Tra qualche giorno inizierà la conferenza di Rio+20, l’appuntamento dell’anno per il movimento salva-pianeta. Anzi, nelle altisonanti premesse del titolo della conferenza si vorrebbe che fosse l’appuntamento del ventennio, al pari di quanto accaduto per il precedente del 1992.
Che la situazione sia molto diversa e che serpeggi una certa depressione tra gli attivisti che gonfieranno i numeri della partecipazione all’evento, lo abbiamo già detto. Se i primi a non crederci sono i pezzi da novanta dell’economia mondiale sarà difficile che si possa conseguire qualche risultato in termini di policy.
Ma, del resto, non è dato sapere cosa esattamente si vorrebbe decidere.
Sono anni ormai che si è voluto legare a doppio filo il problema ambientale a quello climatico, benché il primo sia per molti aspetti evidente ed affrontabile – e sappiamo anche che nei paesi sviluppati questi temi sono affrontati abbastanza efficacemente – mentre il secondo sia molto più aleatorio e soprattutto fondato in termini di allarme esclusivamente sulle simulazioni climatiche che prospettano futuri scenari apocalittici.
Bene, oggi, per l’ennesima volta ma non basta mai, parliamo proprio di quelle. E le colleghiamo alle policy, a quelle azioni che dovrebbero essere implementate per impedire, mitigare o fronteggiare i disastri suddetti.
Le simulazioni climatiche, ci dicono, sono costruite per produrre scenari di lungo periodo su vasta scala spaziale, forse la più vasta che c’è, ossia quella globale. I recenti appuntamenti diplomatici, Copenhagen, Cancun etc etc, hanno chiaramente mostrato che a livello globale le possibilità di interventi corali sono prossime a zero. La policy dunque, ammesso e non concesso che si voglia dar credito a questi scenari, dovrebbero essere regionali o addirittura locali. Perché si possa mettere in atto una qualsivoglia azione, tuttavia, è assolutamente necessario conoscere lo scenario che si vorrebbe impedire, mitigare o fronteggiare. Non a caso il redigendo 5° rapporto IPCC, il cui primo volume dovrebbe essere disponibile nel corso del 2013 e 2014, sarà probabilmente molto più improntato a valutazioni di medio periodo e di limitata scala spaziale. Perché il mare salirà pure, ma lo fa con pattern anche opposti da zona a zona, perché le temperature medie aumenteranno pure, ma continuano ad essere il risultato di estremi che si manifestano comunque a ridotta scala spaziale, perché gli eventi estremi, di fatto, avvengono appunto anch’essi su aree molto limitate.
Ma questo livello di conoscenza semplicemente ancora non lo abbiamo.

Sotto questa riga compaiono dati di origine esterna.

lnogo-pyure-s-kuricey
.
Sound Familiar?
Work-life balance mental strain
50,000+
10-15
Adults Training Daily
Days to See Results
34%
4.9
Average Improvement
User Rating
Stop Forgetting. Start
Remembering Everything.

Ross McKitrick, un economista già noto agli addetti ai lavori della scienza del clima, ha pubblicato un articolo molto interessante sul Financial Post canadese. Si parla di random walk, cioè della formalizzazione matematica di traiettorie che consistono di passi casuali. Il concetto è stato utilizzato in molti settori scientifici, la biologia, l’economia, l’ecologia, l’informatica, la fisica e la chimica. Un modello di previsione perfetto, paragonato con uno che si basi sul random walk, dovrebbe avere un punteggio pari a zero. Uno che non faccia meglio di una previsione casuale, dovrebbe avere punteggio pari a uno.
In un articolo uscito nel 2011 sul Journal of Forecasting, si è provato a testare le performance dei modelli climatici a scala regionale e su base decadale, scoprendo che i punteggi ottenuti andavano da 2,4 a 3,7. McKitrick riporta il commento degli autori: “Ciò implica che gli attuali modelli [climatici] non sono appropriati per previsioni localizzate a scadenza decadale, sebbene siano utilizzati come input per il policy making.”
Fare policy su queste basi significa non concentrarsi sul problema ma sulla cura, che incidentalmente può non avere nulla a che vedere con il problema stesso.
E pare non sia un problema di solo alcuni modelli. Mediando tutti e 23 i modelli usati dall’IPCC per il report del 2007, per valutarne la performance sulle temperature della terraferma a partire dal 1979 in comparazione ad un modello di sviluppo socio-economico, McKitrick ha scoperto che nonostante tutti gli effetti di carattere socio-economico si dice siano eliminati/corretti dai dataset delle temperature osservate, mentre i modelli climatici non riescono a simularle, se si tiene conto dei pattern socio-economici si ottengono risultati molto migliori.
L’articolo di McKitrick è qui. Nelle conclusioni l’economista promette altre novità in materia di comparazione delle fluttuazioni della temperatura con l’evoluzione dei pattern socio-economici. Vedremo.